The current state is that people have been using single-core builds of seL4 and manually created a multikernel setup. The two approaches used are either building the kernel multiple times with different DTS files to partition RAM, or use custom loaders and hack the seL4 init code to tell it what the partitioning is.

There is a multikernel Mattermost channel, but it’s sadly not very active.

I think upstream support for a more flexible boot interface so people don’t need to hack the init code themselves would help. Now everyone does their own version of that, it would be better to consolidate.

For official support the verification side needs to be finished.

Main practical open issues are partitioning and how to deal with shared hardware, like interrupt controllers. That currently works mostly by chance.

If frameworks like Camkes or Microkit support mulitkernel, then the user changes are minimal. But in your case you use Genode and can’t use such frameworks and need to do the grunt work yourself.

From a practical point of view, I always recommend getting SMP working first, as that is trivial compared to multikernel. If you avoid cross-core IPC calls, then your user space software is ready for multikernel. Notifications can be done cross core via IPI support, you just need to tie the right IPI to the right notification. If you can’t do this 1:1 then things get more complicated and you need to multiplex signals in user space on both cores (once you have that, you can also implement cross-core IPC calls). Once you have SMP working, you can add multikernel support on top of that. It’s mostly additional orthogonal work. If you run into any issues, you can switch between the two configurations to see whether the problem is common or specific to one of them.
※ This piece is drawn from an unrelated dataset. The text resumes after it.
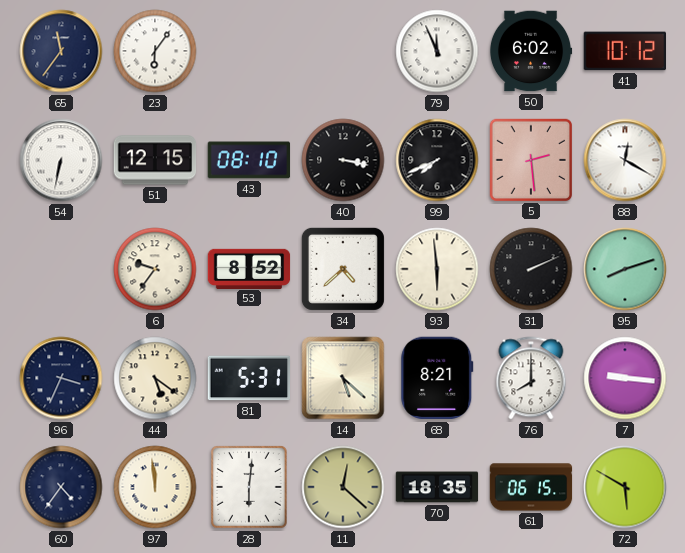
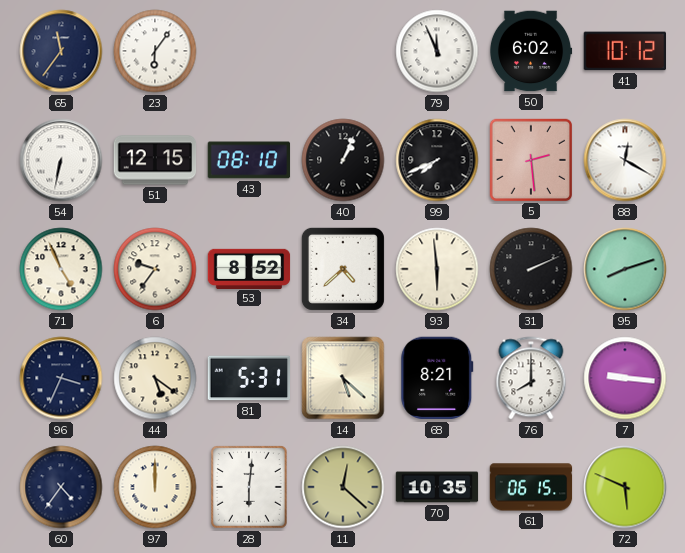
40: 3:17 -> 1:04
71: none -> 4:56
97: 11:59 -> 12:00
70: 18:35 -> 10:35
72: 5:50 -> 5:49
But to answer your original question: No, there are currently no docs about this.

Main limitation of SMP is that it will never be verified and that it breaks assumptions made in the code which are not easy to spot and can lead to bugs. Things are a lot more stable now than they used to be, but still. The big kernel lock also slows down syscalls and makes things less deterministic.
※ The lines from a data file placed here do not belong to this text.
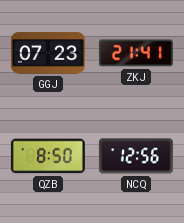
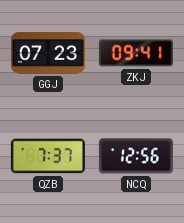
ZKJ: 21:41 -> 09:41
QZB: 8:50 -> 7:37
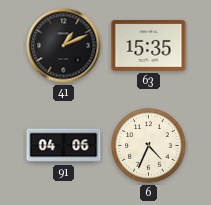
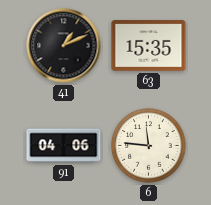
6: 4:34 -> 11:46
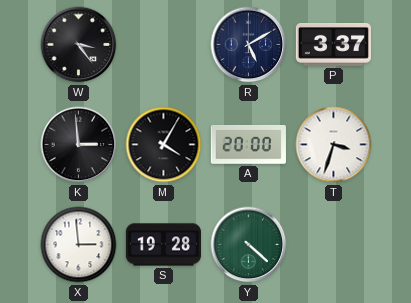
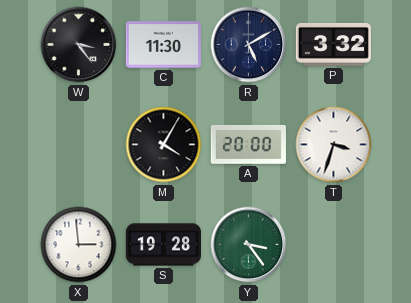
C: none -> 11:30
P: 3:37 -> 3:32
K: 2:59 -> none
Y: 4:22 -> 3:24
Multikernel isn’t verified yet, and not all changes necessary for proper multikernel support have been done yet (IRQ controller), the burden now is mostly all on the toolkit (compile, configuration and boot) side. That said, the current verification still mostly applies, IMHO running a different seL4 kernel on another core isn’t that different than having another bus master: Correctness depends mostly on partitioning. If you get that right, then the safety and security story is still pretty good.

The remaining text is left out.